Art Deco – DebbiePosted: May 12, 2011
Art Deco was introduced in the 1920’s and reigned through the 1930’s, encompassing both the Roaring Twenties and the Great Depression. It is an elegant style of decorative art and architecture reflective of Art Nouveau, yet with more modern sophistication. Art Deco features sleek straight lines and an element of boldness.The movement affected city styles, architecture, high fashion, jewelry, commercial printmaking, and interior design, and embraced lifestyles of hedonism, indulgence and mass consumption. . Notable Art Deco buildings include the Empire State Building designed by William Van Alen, Rockefeller Center, Radio City Music Hall, The Chrysler Building, and the Midland Grand Hotel.

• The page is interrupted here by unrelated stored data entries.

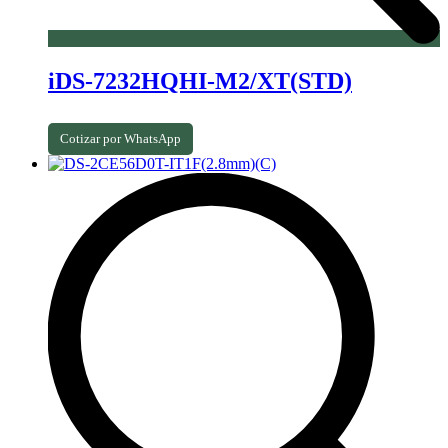
iDS-7232HQHI-M2/XT(STD)
Cotizar por WhatsApp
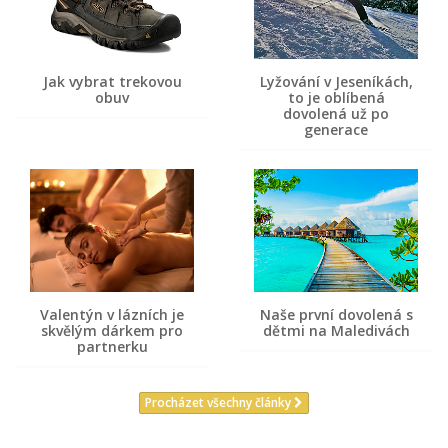
Jak vybrat trekovou
Lyžování v Jeseníkách,
obuv
to je oblíbená
dovolená už po
generace
Valentýn v lázních je
Naše první dovolená s
skvělým dárkem pro
dětmi na Maledivách
partnerku
Procházet všechny články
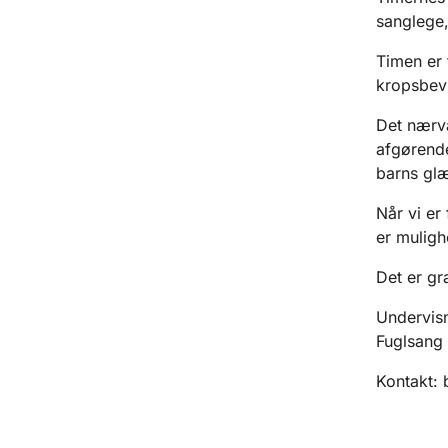
sanglege,
Timen er 
kropsbevi
Det nærvæ
afgørende
barns glæ
Når vi er
er muligh
Det er gr
Undervisn
Fuglsang
Kontakt: 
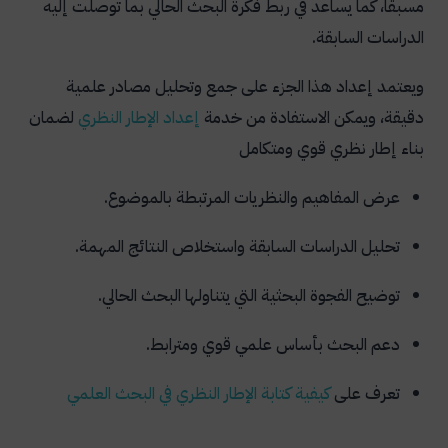
مسبقًا، كما يساعد في ربط فكرة البحث الحالي بما توصلت إليه
الدراسات السابقة.
ويعتمد إعداد هذا الجزء على جمع وتحليل مصادر علمية
دقيقة، ويمكن الاستفادة من خدمة
إعداد الإطار النظري
لضمان
بناء إطار نظري قوي ومتكامل
عرض المفاهيم والنظريات المرتبطة بالموضوع.
تحليل الدراسات السابقة واستخلاص النتائج المهمة.
توضيح الفجوة البحثية التي يتناولها البحث الحالي.
دعم البحث بأساس علمي قوي ومترابط.
تعرف على
كيفية كتابة الإطار النظري في البحث العلمي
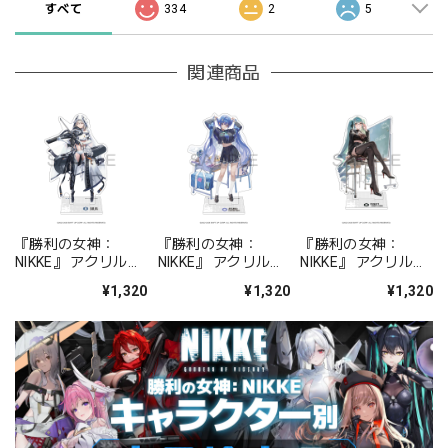
すべて
334
2
5
関連商品
『勝利の女神：
『勝利の女神：
『勝利の女神：
NIKKE』 アクリルス
NIKKE』 アクリルス
NIKKE』 アクリルス
タンド ジュリア
タンド アルカナ：フ
タンド プリバティ -
¥1,320
¥1,320
¥1,320
ォーチュンメイト
シャープレッスン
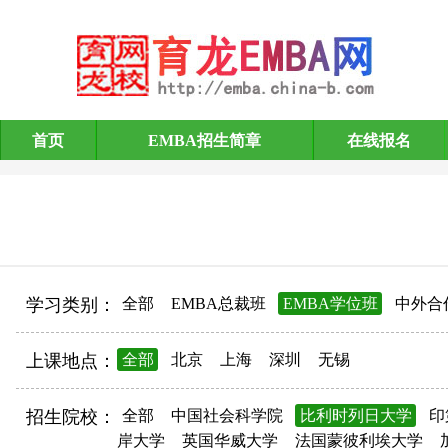
首页
EMBA招生简章
在线报名
EMBA招生简章
学习类别：
全部
EMBA总裁班
EMBA学位班
中外合
上课地点：
全部
北京
上海
深圳
无锡
招生院校：
全部
中国社会科学院
比利时列日大学
印
岸大学
英国华威大学
法国蒙彼利埃大学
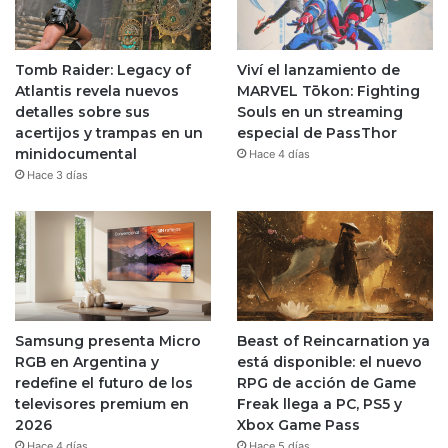
Tomb Raider: Legacy of
Viví el lanzamiento de
Atlantis revela nuevos
MARVEL Tōkon: Fighting
detalles sobre sus
Souls en un streaming
acertijos y trampas en un
especial de PassThor
minidocumental
Hace 4 días
Hace 3 días
Samsung presenta Micro
Beast of Reincarnation ya
RGB en Argentina y
está disponible: el nuevo
redefine el futuro de los
RPG de acción de Game
televisores premium en
Freak llega a PC, PS5 y
2026
Xbox Game Pass
Hace 4 días
Hace 5 días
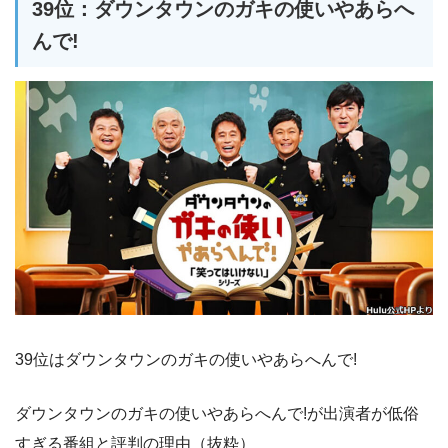
39位：ダウンタウンのガキの使いやあらへ
んで!
39位はダウンタウンのガキの使いやあらへんで!
ダウンタウンのガキの使いやあらへんで!が出演者が低俗
すぎる番組と評判の理由（抜粋）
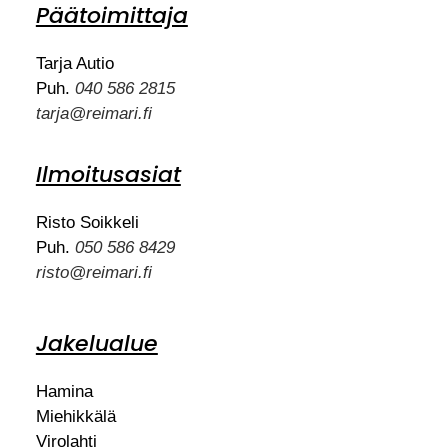
Päätoimittaja
Tarja Autio
Puh.
040 586 2815
tarja@reimari.fi
Ilmoitusasiat
Risto Soikkeli
Puh.
050 586 8429
risto@reimari.fi
Jakelualue
Hamina
Miehikkälä
Virolahti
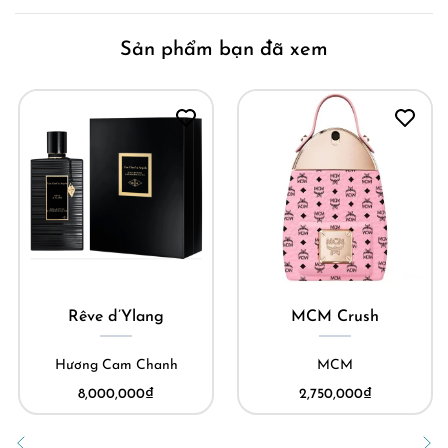
Sản phẩm bạn đã xem
Rêve d’Ylang
MCM Crush
Hương Cam Chanh
MCM
8,000,000
₫
2,750,000
₫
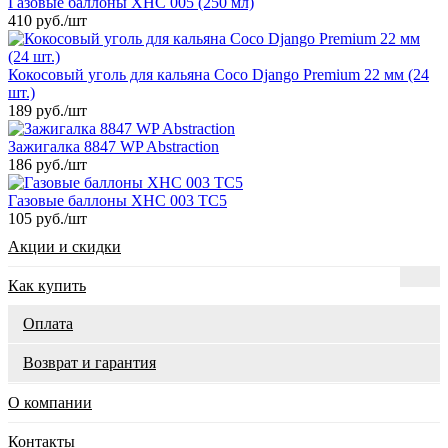
Газовые баллоны XHC 005 (250 мл)
410 руб.
/шт
Кокосовый уголь для кальяна Coco Django Premium 22 мм (24
шт.)
189 руб.
/шт
Зажигалка 8847 WP Abstraction
186 руб.
/шт
Газовые баллоны XHC 003 TC5
105 руб.
/шт
Акции и скидки
Как купить
Оплата
Возврат и гарантия
О компании
Контакты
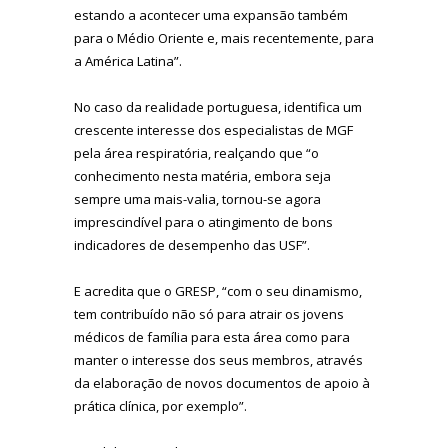
estando a acontecer uma expansão também
para o Médio Oriente e, mais recentemente, para
a América Latina”.
No caso da realidade portuguesa, identifica um
crescente interesse dos especialistas de MGF
pela área respiratória, realçando que “o
conhecimento nesta matéria, embora seja
sempre uma mais-valia, tornou-se agora
imprescindível para o atingimento de bons
indicadores de desempenho das USF”.
E acredita que o GRESP, “com o seu dinamismo,
tem contribuído não só para atrair os jovens
médicos de família para esta área como para
manter o interesse dos seus membros, através
da elaboração de novos documentos de apoio à
prática clínica, por exemplo”.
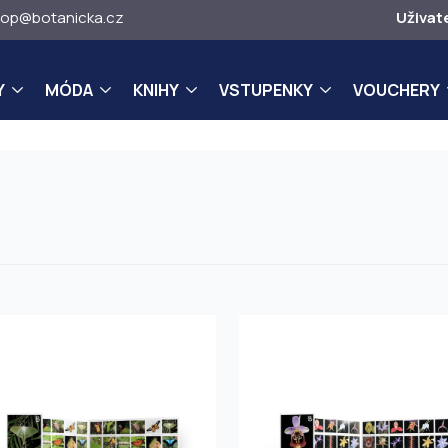
op@botanicka.cz
Uživat
Y
MÓDA
KNIHY
VSTUPENKY
VOUCHERY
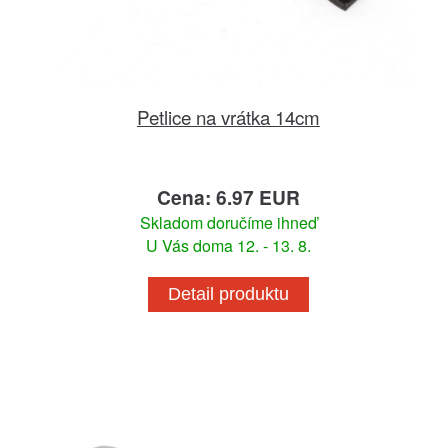
Petlice na vrátka 14cm
Cena: 6.97 EUR
Skladom doručíme ihneď
U Vás doma 12. - 13. 8.
Detail produktu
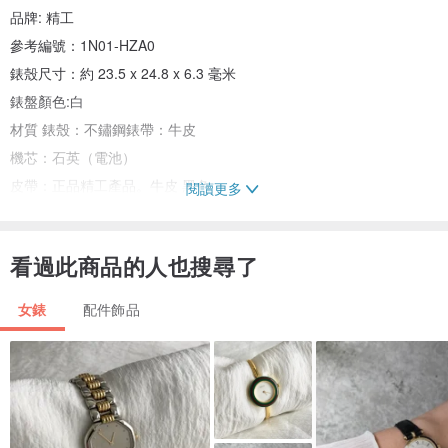
品牌: 精工
參考編號：1N01-HZA0
錶殼尺寸：約 23.5 x 24.8 x 6.3 毫米
錶盤顏色:白
材質 錶殼：不鏽鋼錶帶：牛皮
機芯：石英（電池）
皮帶：正品精工產品。牛皮 黑色
閱讀更多
配件：無
臂圍：最大約16cm
看過此商品的人也搜尋了
女錶
配件飾品
⭐狀況⭐
等級 AB - 狀況相對良好的復古物品。錶殼上有輕微刮痕，錶帶上有輕
微摺痕。 （請根據照片判斷。）
[產品排名]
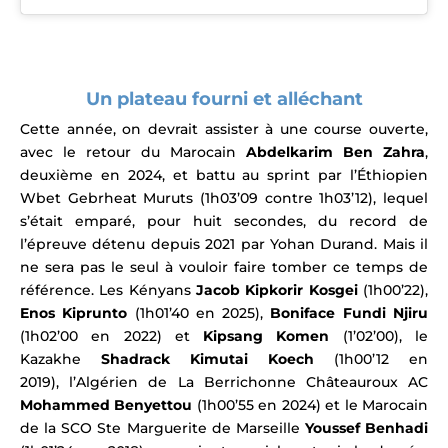
Un plateau fourni et alléchant
Cette année, on devrait assister à une course ouverte,
avec le retour du Marocain
Abdelkarim Ben Zahra
,
deuxième en 2024, et battu au sprint par l’Éthiopien
Wbet Gebrheat Muruts
(1h03’09 contre 1h03’12),
lequel
s’était emparé, pour huit secondes, du record de
l’épreuve détenu depuis 2021 par Yohan Durand. Mais il
ne sera pas le seul à vouloir faire tomber ce temps de
référence.
Les Kényans
Jacob Kipkorir Kosgei
(1h00’22),
Enos Kiprunto
(1h01’40 en 2025),
Boniface Fundi Njiru
(1h02’00 en 2022) et
Kipsang Komen
(1’02’00),
le
Kazakhe
Shadrack Kimutai Koech
(1h00’12 en
2019),
l’Algérien de La Berrichonne Châteauroux AC
Mohammed Benyettou
(1h00’55 en 2024) et
le Marocain
de la SCO Ste Marguerite de Marseille
Youssef Benhadi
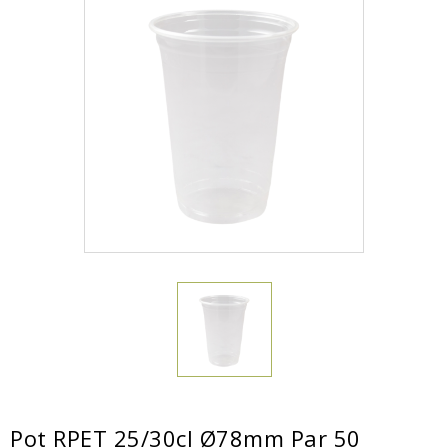
Pot RPET 25/30cl Ø78mm Par 50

An art movement involving a mix of modern decorative art styles, whose main characteristics were derived from various avant-garde painting styles of the early twentieth century from ancient Egyptian and Aztec forms. Art deco works exhibit aspects of Cubism, Russian Constructivism and Italian Futurism– with abstraction, distortion, and simplification, particularly geometric shapes and highly intense colors–celebrating the rise of commerce, technology, and speed.
The growing impact of the machine can be seen in repeating and overlapping images from 1925; and in the 1930s, in streamlined forms derived from the principles of aerodynamics.
The name came from the 1925 Exposition Internationale des Arts Decoratifs Industriels et Modernes, held in Paris, which celebrated living in the modern world.
Although many design movements have political or philosophical beginnings or intentions, Art Deco was purely decorative.
Well-known artists within the Art Deco movement included Tamara de Lempicka, fashion illustrator Erte, glass artist Rene Lalique and graphic designer Adolphe Mouron (known professionally Cassandre).